Even if joinder of the Ecuador- and Mexico-related charges passes muster under Rule 8(a) (it doesn’t), the Court should sever under Rule 14(a). Not only would the jury and the Court have to endure extraordinary burdens in sorting through pitched battles over two entirely different charges—the prejudice to Mr. Aguilar also will be overwhelming. After the government filed the Mexico-related charges last December, it produced a vast volume of new discovery—almost none of which concerns these new charges—and has since conceded that its investigation into Mexico is far from finished. With just four months before trial, at a time when the defense has been feverishly preparing for trial on the Ecuador-related charges, Mr. Aguilar cannot be expected to pivot to these new charges and be ready. He has waited nearly three years for his day in court on the original charges, and he should have that day in July as scheduled by the Court. The only way to do that fairly is to sever the Mexico-related charges.

Moreover, charging both schemes in one trial will interfere with Mr. Aguilar’s right to testify in his own defense as to Mexico-related events while preserving his Fifth Amendment right against self-incrimination as to the very different Ecuador-related events. Binding precedent is clear that where, as here, a defendant wishes to testify on one set of charges but not another, and the charges concern unrelated offenses, a district court errs, and vacatur is required, when it fails to sever the charges to protect a defendant’s constitutional rights to pursue both those alternative courses. The defense currently expects that Mr. Aguilar would pursue alternative courses as to the two disparate charges, as is his constitutional right—and as further illustrates how completely distinct the two fact patterns are. Only separate trials would preserve this right.”

Recently, Judge Eric Vitaliano (E.D.N.Y.) denied Aguilar’s motion to sever.

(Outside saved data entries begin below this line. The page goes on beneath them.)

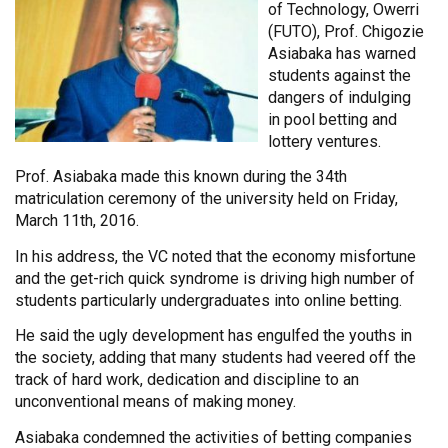
of Technology, Owerri
(FUTO), Prof. Chigozie
Asiabaka has warned
students against the
dangers of indulging
in pool betting and
lottery ventures.
Prof. Asiabaka made this known during the 34th
matriculation ceremony of the university held on Friday,
March 11th, 2016.
In his address, the VC noted that the economy misfortune
and the get-rich quick syndrome is driving high number of
students particularly undergraduates into online betting.
He said the ugly development has engulfed the youths in
the society, adding that many students had veered off the
track of hard work, dedication and discipline to an
unconventional means of making money.
Asiabaka condemned the activities of betting companies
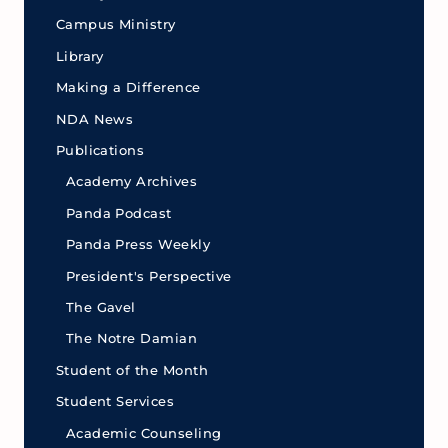
Campus Ministry
Library
Making a Difference
NDA News
Publications
Academy Archives
Panda Podcast
Panda Press Weekly
President's Perspective
The Gavel
The Notre Damian
Student of the Month
Student Services
Academic Counseling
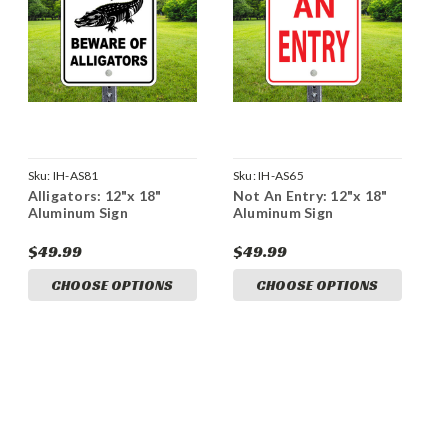
Sku:
IH-AS81
Sku:
IH-AS65
Alligators: 12"x 18"
Not An Entry: 12"x 18"
Aluminum Sign
Aluminum Sign
$49.99
$49.99
CHOOSE OPTIONS
CHOOSE OPTIONS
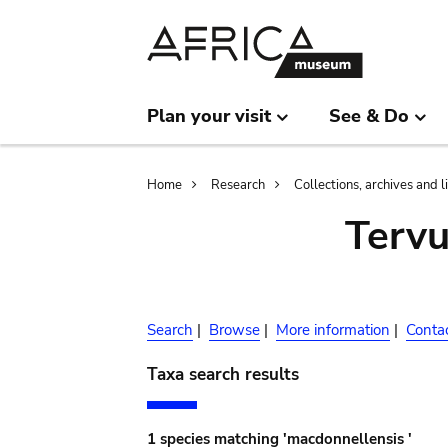
Skip
Skip
to
to
main
search
content
Plan your visit
See & Do
Breadcrumb
Home
Research
Collections, archives and l
Terv
Search
|
Browse
|
More information
|
Conta
Taxa search results
1 species matching 'macdonnellensis '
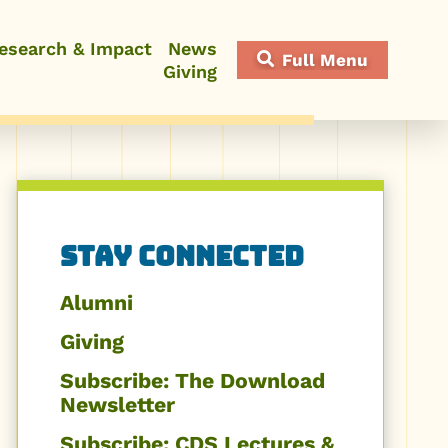
esearch & Impact
News
Full Menu
Giving
Close Menu
Related
Stay Connected
to
Alumni
Stay
Giving
Subscribe: The Download
Connected
Newsletter
Subscribe: CDS Lectures &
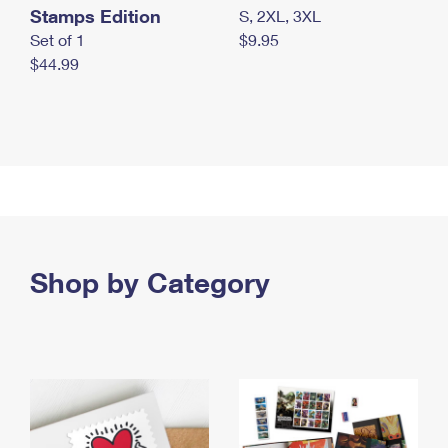
Stamps Edition
S, 2XL, 3XL
Set of 1
$9.95
$44.99
Shop by Category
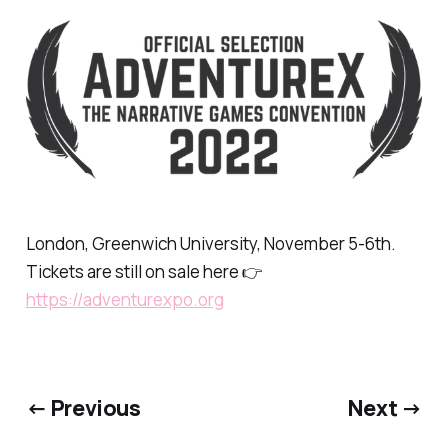
London, Greenwich University, November 5-6th.
Tickets are still on sale here 👉
https://adventurexpo.org
← Previous
Next →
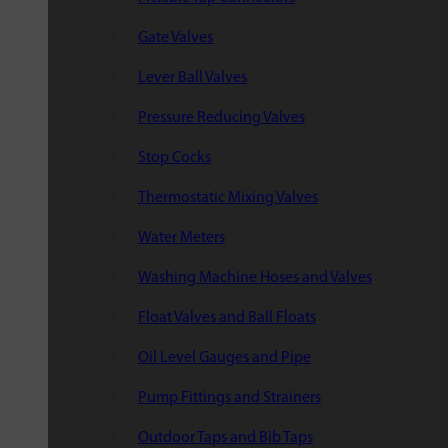
Gate Valves
Lever Ball Valves
Pressure Reducing Valves
Stop Cocks
Thermostatic Mixing Valves
Water Meters
Washing Machine Hoses and Valves
Float Valves and Ball Floats
Oil Level Gauges and Pipe
Pump Fittings and Strainers
Outdoor Taps and Bib Taps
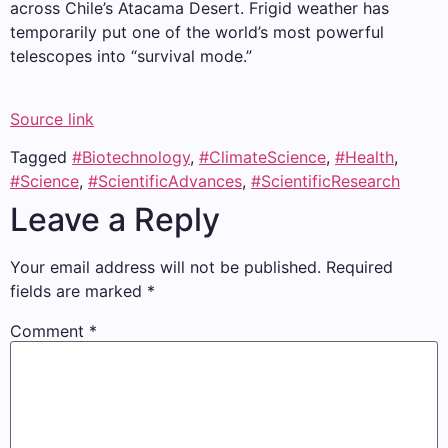
across Chile’s Atacama Desert. Frigid weather has
temporarily put one of the world’s most powerful
telescopes into “survival mode.”
Source link
Tagged
#Biotechnology
,
#ClimateScience
,
#Health
,
#Science
,
#ScientificAdvances
,
#ScientificResearch
Leave a Reply
Your email address will not be published.
Required
fields are marked
*
Comment
*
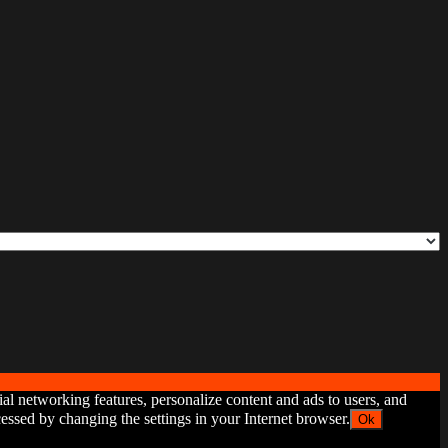
ial networking features, personalize content and ads to users, and
ssed by changing the settings in your Internet browser.
Ok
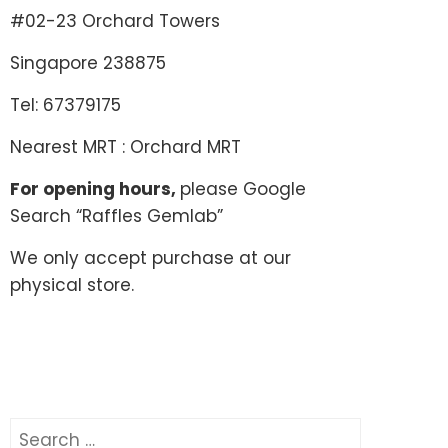
#02-23 Orchard Towers
Singapore 238875
Tel: 67379175
Nearest MRT : Orchard MRT
For opening hours,
please Google
Search “Raffles Gemlab”
We only accept purchase at our
physical store.
Search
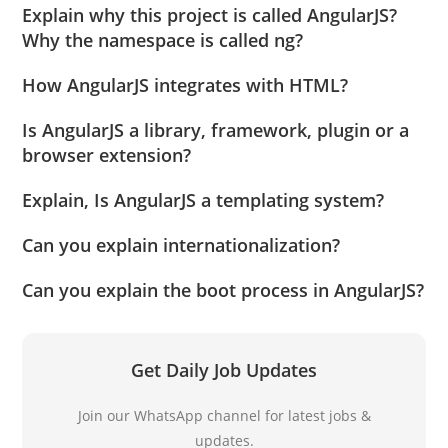
Explain why this project is called AngularJS?
Why the namespace is called ng?
How AngularJS integrates with HTML?
Is AngularJS a library, framework, plugin or a
browser extension?
Explain, Is AngularJS a templating system?
Can you explain internationalization?
Can you explain the boot process in AngularJS?
Get Daily Job Updates
Join our WhatsApp channel for latest jobs &
updates.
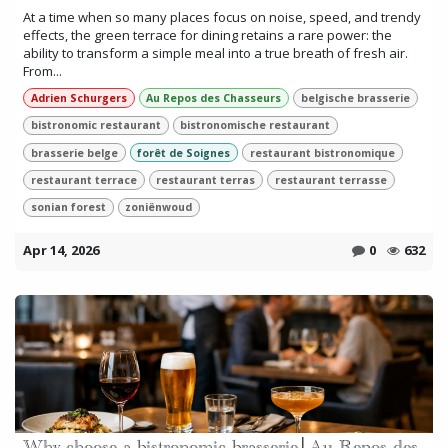
At a time when so many places focus on noise, speed, and trendy
effects, the green terrace for dining retains a rare power: the
ability to transform a simple meal into a true breath of fresh air.
From...
Adrien Schurgers
Au Repos des Chasseurs
belgische brasserie
bistronomic restaurant
bistronomische restaurant
brasserie belge
forêt de Soignes
restaurant bistronomique
restaurant terrace
restaurant terras
restaurant terrasse
sonian forest
zoniënwoud
Apr 14, 2026
0
632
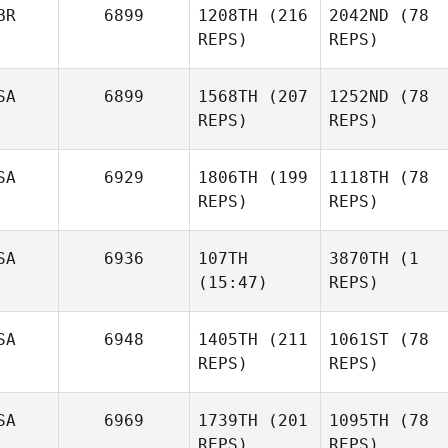
BR
6899
1208TH
(216
2042ND
(78
REPS)
REPS)
SA
6899
1568TH
(207
1252ND
(78
REPS)
REPS)
SA
6929
1806TH
(199
1118TH
(78
REPS)
REPS)
SA
6936
107TH
3870TH
(1
(15:47)
REPS)
SA
6948
1405TH
(211
1061ST
(78
REPS)
REPS)
SA
6969
1739TH
(201
1095TH
(78
REPS)
REPS)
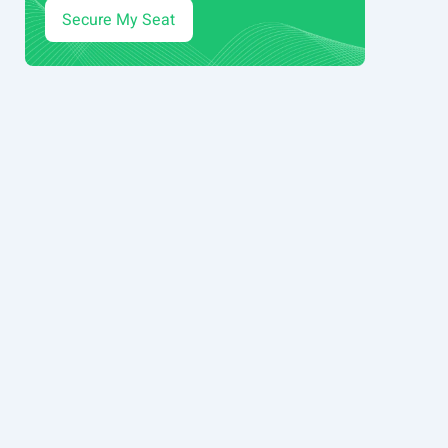
Secure My Seat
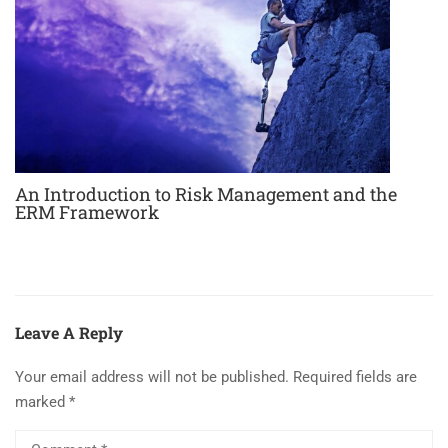
An Introduction to Risk Management and the
ERM Framework
Leave A Reply
Your email address will not be published.
Required fields are
marked
*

In pertinent part, Judge Vitaliano stated:

“Aguilar’s journey to severance has the traditional starting point; he argues that joinder of the Mexico-related charges with the Ecuador-related charges is improper under Federal Rule of Criminal Procedure 8(a). However, the evidentiary overlap between the two sets of counts required to make joinder appropriate is clearly present here. As described in the Background section … Aguilar allegedly used two of the same co-conspirators (Hanst and Co-Conspirator #1), the same accounts, and some of the same sham agreements to conduct two conspiracies that used essentially the same means to achieve essentially the same results.


Proving the conduct of both sets of charges will therefore involve overlapping evidence as to the connections between Aguilar, Hanst, the sham agreements, and the accounts, and will involve analogous evidence as to the remainder of each conspiracy.


The similarities in origin, structure, conduct, and operation, as revealed in the Superseding Indictment itself, show that the Mexico-related charges and the Ecuador-related charges are clearly related enough to justify joinder. The Court concludes that both schemes should be considered together, and therefore holds that joinder is appropriate under Rule 8(a).”